8.1 Independent Contractors. This Agreement does not create any relationship of association, partnership or agency between the parties, and neither party is authorized to bind the other party for any purposes or to make any representations or warranties on the other party’s behalf. Notwithstanding the fact that you may use Cloudbeds’ name and other intellectual property as specified in this Agreement, you are not related to Cloudbeds, and you shall be responsible as an independent contractor for your own employees, subcontractors, and any and all liabilities you incur.

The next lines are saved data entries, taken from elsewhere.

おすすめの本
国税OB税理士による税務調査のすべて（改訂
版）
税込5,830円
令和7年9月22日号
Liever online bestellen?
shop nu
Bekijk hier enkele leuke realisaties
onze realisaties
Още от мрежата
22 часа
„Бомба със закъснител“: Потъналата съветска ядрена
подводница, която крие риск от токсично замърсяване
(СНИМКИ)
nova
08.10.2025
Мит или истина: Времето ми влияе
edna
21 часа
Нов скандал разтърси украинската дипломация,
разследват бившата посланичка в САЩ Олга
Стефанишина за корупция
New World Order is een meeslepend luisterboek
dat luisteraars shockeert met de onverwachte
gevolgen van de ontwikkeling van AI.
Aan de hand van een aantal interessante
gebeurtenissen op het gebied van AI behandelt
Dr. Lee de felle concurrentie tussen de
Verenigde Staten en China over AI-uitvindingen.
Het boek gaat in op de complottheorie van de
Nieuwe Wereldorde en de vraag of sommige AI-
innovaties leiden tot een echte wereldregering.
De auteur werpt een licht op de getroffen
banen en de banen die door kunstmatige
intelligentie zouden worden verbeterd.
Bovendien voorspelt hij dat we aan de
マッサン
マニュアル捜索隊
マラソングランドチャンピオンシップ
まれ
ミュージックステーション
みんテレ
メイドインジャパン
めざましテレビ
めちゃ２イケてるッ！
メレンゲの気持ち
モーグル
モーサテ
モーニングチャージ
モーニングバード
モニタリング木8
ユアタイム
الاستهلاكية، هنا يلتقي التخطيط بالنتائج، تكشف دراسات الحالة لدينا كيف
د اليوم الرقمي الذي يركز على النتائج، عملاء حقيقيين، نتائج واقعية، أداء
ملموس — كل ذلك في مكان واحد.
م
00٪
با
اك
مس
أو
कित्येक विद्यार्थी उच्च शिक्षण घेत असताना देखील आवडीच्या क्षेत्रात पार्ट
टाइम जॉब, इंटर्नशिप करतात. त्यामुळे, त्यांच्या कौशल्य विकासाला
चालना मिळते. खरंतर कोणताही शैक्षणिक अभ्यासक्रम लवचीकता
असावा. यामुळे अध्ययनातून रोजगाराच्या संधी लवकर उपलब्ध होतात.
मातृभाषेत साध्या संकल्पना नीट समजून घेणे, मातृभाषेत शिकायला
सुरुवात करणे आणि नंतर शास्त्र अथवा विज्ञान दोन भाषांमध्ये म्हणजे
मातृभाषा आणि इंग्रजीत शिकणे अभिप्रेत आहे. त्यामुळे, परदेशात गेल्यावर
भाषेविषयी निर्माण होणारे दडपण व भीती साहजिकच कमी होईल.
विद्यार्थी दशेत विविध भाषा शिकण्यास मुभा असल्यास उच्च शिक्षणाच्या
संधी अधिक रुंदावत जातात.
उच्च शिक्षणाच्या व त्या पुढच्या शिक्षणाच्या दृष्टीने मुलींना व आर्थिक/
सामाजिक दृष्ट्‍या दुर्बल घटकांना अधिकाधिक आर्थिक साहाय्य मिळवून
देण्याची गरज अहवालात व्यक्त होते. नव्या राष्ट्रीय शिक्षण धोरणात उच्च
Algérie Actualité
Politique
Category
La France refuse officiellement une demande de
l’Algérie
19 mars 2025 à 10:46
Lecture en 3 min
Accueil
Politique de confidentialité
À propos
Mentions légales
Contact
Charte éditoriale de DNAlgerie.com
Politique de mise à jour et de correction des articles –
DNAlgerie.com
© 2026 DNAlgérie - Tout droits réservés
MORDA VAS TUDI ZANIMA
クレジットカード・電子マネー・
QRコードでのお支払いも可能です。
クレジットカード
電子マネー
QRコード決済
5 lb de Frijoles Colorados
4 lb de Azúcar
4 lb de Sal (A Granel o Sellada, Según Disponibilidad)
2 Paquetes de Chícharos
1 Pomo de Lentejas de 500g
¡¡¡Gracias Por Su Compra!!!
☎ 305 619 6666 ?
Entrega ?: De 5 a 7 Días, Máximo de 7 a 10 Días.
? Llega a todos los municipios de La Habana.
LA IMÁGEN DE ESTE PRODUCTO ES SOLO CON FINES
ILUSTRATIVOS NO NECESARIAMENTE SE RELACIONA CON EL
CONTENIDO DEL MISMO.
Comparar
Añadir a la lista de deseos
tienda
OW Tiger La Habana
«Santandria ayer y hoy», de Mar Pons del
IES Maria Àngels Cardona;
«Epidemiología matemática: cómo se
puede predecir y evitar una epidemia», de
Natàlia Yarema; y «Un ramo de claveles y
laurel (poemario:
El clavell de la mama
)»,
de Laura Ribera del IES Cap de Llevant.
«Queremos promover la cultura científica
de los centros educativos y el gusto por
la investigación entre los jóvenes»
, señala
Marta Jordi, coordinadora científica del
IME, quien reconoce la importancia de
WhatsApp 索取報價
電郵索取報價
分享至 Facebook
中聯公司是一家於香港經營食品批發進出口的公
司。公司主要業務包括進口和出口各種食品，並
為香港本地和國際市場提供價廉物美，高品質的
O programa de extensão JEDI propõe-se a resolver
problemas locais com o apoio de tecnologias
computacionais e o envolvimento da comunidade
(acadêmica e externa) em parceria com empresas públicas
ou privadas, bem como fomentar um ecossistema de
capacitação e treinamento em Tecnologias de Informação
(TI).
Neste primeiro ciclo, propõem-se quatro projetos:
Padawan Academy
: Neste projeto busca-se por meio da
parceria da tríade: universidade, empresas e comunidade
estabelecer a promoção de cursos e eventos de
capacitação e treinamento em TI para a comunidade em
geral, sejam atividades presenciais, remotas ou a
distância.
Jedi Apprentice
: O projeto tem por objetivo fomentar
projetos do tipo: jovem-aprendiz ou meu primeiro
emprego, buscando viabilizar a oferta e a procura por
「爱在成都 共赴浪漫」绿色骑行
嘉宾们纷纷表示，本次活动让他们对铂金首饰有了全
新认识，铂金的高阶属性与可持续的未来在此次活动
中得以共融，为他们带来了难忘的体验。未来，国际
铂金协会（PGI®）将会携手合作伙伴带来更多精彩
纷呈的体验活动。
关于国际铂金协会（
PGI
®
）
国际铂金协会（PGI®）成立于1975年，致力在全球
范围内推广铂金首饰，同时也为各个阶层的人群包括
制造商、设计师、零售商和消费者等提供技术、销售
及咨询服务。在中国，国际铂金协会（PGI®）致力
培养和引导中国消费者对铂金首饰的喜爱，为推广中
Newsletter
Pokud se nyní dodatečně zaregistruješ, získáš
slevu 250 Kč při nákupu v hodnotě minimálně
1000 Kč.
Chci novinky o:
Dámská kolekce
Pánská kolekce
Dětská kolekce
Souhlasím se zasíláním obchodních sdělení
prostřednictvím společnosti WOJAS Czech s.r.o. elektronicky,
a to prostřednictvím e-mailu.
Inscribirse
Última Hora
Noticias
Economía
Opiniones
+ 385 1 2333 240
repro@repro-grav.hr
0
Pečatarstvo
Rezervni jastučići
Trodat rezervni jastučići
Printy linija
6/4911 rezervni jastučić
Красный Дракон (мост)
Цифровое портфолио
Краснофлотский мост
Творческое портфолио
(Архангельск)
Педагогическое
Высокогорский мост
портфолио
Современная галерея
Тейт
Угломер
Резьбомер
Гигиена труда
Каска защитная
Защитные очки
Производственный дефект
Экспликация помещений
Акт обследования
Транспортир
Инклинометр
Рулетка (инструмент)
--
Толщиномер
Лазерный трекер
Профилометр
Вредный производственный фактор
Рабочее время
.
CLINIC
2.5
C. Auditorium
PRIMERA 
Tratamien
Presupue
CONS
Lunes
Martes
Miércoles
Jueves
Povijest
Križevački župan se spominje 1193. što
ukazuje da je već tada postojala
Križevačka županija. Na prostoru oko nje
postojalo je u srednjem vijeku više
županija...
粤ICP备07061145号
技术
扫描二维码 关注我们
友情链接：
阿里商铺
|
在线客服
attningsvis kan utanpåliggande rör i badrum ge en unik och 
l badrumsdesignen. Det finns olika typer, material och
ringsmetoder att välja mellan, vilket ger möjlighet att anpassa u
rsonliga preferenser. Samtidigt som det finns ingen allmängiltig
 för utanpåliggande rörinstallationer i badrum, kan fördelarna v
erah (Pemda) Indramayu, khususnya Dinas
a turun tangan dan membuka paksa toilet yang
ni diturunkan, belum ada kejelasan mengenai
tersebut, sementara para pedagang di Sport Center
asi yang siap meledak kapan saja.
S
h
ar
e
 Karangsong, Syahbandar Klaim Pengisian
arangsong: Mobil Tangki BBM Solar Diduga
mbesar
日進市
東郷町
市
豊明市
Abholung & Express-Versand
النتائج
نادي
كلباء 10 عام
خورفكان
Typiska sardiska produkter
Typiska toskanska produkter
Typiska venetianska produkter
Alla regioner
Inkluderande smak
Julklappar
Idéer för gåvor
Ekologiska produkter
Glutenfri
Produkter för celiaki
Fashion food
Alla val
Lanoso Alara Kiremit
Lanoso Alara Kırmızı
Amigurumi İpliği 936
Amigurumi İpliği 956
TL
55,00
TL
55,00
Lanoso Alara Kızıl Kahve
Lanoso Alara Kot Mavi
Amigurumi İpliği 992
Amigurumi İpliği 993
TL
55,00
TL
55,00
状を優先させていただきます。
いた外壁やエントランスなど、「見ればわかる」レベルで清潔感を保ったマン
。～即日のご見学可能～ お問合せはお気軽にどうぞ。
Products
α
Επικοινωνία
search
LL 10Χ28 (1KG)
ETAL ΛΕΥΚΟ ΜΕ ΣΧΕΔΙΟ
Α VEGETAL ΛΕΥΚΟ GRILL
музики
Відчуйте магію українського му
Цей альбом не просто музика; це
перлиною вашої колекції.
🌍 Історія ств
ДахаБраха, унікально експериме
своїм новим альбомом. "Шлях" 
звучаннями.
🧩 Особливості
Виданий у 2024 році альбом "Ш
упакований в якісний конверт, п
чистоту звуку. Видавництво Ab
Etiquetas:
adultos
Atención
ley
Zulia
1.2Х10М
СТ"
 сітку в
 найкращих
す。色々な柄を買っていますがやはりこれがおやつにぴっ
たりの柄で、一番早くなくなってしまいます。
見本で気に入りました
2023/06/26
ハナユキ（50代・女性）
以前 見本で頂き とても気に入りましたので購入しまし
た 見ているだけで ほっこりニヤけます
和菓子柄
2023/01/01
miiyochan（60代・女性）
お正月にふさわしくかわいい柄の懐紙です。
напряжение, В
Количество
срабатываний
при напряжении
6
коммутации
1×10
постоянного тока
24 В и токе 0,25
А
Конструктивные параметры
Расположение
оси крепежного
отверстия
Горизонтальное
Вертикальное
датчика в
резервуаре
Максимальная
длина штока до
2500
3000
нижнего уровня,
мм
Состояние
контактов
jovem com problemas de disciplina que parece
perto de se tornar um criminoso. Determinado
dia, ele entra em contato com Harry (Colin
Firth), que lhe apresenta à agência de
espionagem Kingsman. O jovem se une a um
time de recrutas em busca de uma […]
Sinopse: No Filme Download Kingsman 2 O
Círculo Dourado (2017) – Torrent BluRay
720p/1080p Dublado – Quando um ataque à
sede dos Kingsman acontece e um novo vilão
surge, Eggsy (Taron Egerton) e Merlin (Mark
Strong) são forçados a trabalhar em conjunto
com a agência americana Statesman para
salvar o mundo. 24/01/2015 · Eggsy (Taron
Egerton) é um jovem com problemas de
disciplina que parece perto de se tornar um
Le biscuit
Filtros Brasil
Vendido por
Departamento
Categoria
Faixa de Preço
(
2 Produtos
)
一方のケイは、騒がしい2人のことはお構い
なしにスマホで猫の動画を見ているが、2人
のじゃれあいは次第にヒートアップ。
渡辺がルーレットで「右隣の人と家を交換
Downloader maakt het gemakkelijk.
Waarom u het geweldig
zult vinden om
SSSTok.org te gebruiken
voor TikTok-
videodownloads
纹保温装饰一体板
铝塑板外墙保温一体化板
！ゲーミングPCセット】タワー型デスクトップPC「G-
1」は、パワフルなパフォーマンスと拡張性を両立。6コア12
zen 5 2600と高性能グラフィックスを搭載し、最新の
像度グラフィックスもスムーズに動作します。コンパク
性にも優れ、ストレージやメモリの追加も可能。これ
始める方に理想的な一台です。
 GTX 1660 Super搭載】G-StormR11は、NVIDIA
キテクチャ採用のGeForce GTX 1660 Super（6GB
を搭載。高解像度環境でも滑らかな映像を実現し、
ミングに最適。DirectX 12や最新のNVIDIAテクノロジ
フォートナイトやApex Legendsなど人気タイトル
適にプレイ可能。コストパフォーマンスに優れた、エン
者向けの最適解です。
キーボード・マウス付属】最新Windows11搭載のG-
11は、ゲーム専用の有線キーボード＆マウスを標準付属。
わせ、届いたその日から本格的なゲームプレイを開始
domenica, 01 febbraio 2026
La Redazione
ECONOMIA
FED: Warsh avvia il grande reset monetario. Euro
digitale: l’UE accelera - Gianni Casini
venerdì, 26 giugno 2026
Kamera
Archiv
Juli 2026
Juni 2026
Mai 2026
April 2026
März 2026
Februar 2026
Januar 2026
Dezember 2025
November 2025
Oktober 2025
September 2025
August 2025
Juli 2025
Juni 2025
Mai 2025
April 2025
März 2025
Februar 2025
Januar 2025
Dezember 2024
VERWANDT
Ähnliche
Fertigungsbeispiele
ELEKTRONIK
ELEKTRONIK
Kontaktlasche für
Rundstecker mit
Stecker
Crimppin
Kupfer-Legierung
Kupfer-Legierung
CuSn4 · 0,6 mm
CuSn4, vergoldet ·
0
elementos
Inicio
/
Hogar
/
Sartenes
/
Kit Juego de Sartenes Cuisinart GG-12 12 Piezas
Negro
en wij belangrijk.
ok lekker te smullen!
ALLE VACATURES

8.2 Notices. Any notice under this Agreement addressed to the party at the address below or at such other address as the party may designate by written notice to the other party, shall be deemed given: (i) when actually delivered by hand, or via express courier service (with proof of delivery), or (ii) when mailed by registered or certified mail, return receipt requested, postage prepaid. Notwithstanding the foregoing, Cloudbeds may give you notice by sending an e-mail to the e-mail address you use while accessing the Program.
8.3 Assignment. You may not assign this Agreement to any third party without Cloudbeds written approval, which may be denied in its reasonable discretion. Cloudbeds may freely assign this Agreement.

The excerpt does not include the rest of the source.